На выезде: справа шоссе, слева река — текущие в одну сторону, по карте вверх, дальше так же прямо — во второй город, по величине, а река заворачивала и петляла. Если наоборот: на въезде — видна была издалека; а из города — с любого места, потому что еще и на горке, на высоком берегу; значит, держать лицо. Как женщине, начищали фасад, сверкала в солнечный день что глазам больно.

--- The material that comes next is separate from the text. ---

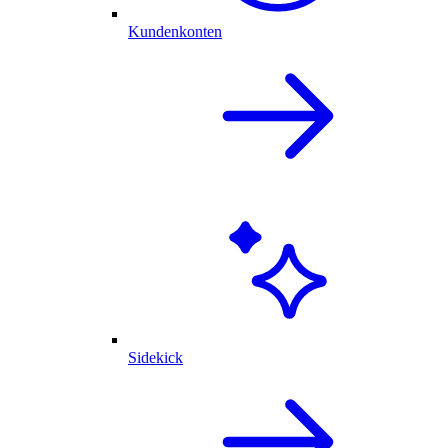
Kundenkonten
Sidekick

Королю плотнику в его кухне на тринадцатом этаже застила свет в окне болтающаяся нога промальпиниста.
Альпинист съехал ниже. Теперь, при желании, он мог заглянуть в комнату, но — не хотел. Король тоже на него не смотрел. В старые времена он протянул бы в форточку стакан, и сверху — бутерброд. Теперь не то.
Он пошел в студию. Висящий за окном, будто нарочно, переместился, словно отражение его в зазеркалье. Из студии выход на балкон; собственно, никакого выхода: завал хлама, ступить негде. Балконы планировались с видом на реку, но у всех остальных по плоскости давно перестроены в крытые лоджии.

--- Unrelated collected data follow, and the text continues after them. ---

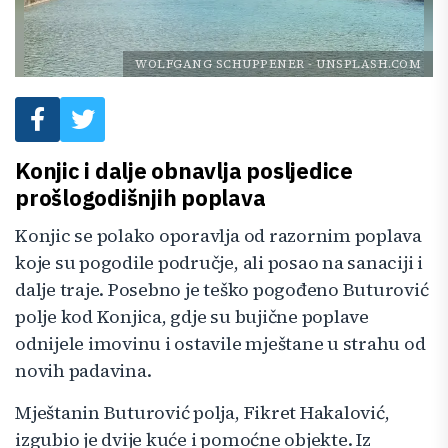
WOLFGANG SCHUPPENER
-
UNSPLASH.COM
Konjic i dalje obnavlja posljedice
prošlogodišnjih poplava
Konjic se polako oporavlja od razornim poplava
koje su pogodile područje, ali posao na sanaciji i
dalje traje. Posebno je teško pogođeno Buturović
polje kod Konjica, gdje su bujične poplave
odnijele imovinu i ostavile mještane u strahu od
novih padavina.
Mještanin Buturović polja, Fikret Hakalović,
izgubio je dvije kuće i pomoćne objekte. Iz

Виселец на своем тросе вольно оперся ногой о перила; другую держал над пустотой. Горцы башен не боятся. Задрав голову (в маске), что-то гортанно сообщил другому, оставшемуся невидимым — «в какой грязи живут!» Оттолкнулся-закрутился вокруг своей оси, смеясь под намордником — развлекается он, в разгар рабочего дня. Студия была звукоизолирована, балконные окна на тройных стеклопакетах, что не предусматривало криков пришельцев с юга, прилипших с той стороны. Надо было сразу делать рольставни.

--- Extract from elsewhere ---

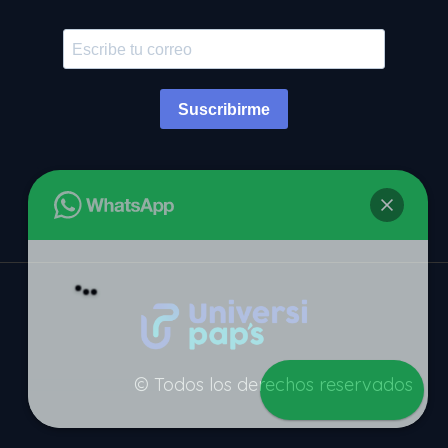
Suscribirme
© Todos los derechos reservados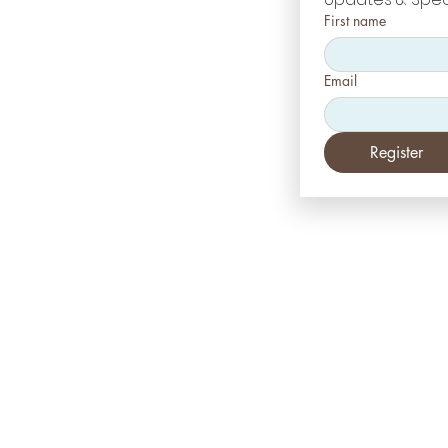
First name
Email
Register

Высотник и вправду влип. Спустив на подбородок маску, он смотрел сквозь стекло.
Давно он этого ждал.
Король пробрался к балкону. Погасив в себе стыд за безобразную свалку (как будто в исподнее заглянули) — стесняться можно перед незнакомым. Распахнул дверь.
Гость заходить не спешил. Все так же вися над пустотой, свертел косяк, и теперь растягивал, сладкий запах конопли влетал в комнату.
Потом выбросил патрон, отцепился от троса, сейчас же скользнувшего вверх, — и, как кошка, перепрыгнул через мусор.
Король отступил от двери, выпрямился.
— Пришел меня грохнуть, как рабочие Гапона?
— Я никого не грохаю. — Повел по периметру, трогая пальцами гипсоволоконные панели — казалось, раздастся звук, как мальчишка, когда тарахтит палкой по забору.
— К тебе ж не попасть. Двор на ограде, калитка на коде, консьерж на входе.
Всё так. Король наклонил голову. Дешевая слава принесла скоропостижное богатство. Казалось, будет всегда. Консьерж — просто непопулярная мера.
Вошедший, присев на вертящийся стул у рояля, уже скручивал новый. Лизнул край, протянул королю тугую куклу.
— Накуривал каждого, — для собственной памяти воспроизвел король. — Кто это? А это — Накуртка.
— Не. — Накуртка качнул головой. Поднял локоть и осмотрел на сгибе. Куртка была та же — пятнистая, блекло-зеленая.
Накуртка был старше всех. Когда король выглядел, казался себе и был — молодым; ни королем ни плотником, — Накуртку считал среди них стариком. Хуже: он воевал. Вообще архаика. Воины так называемые интернационалисты — ни воины ни интернационалисты: стадо, гонимое на убой. Только — отнюдь не травоядное.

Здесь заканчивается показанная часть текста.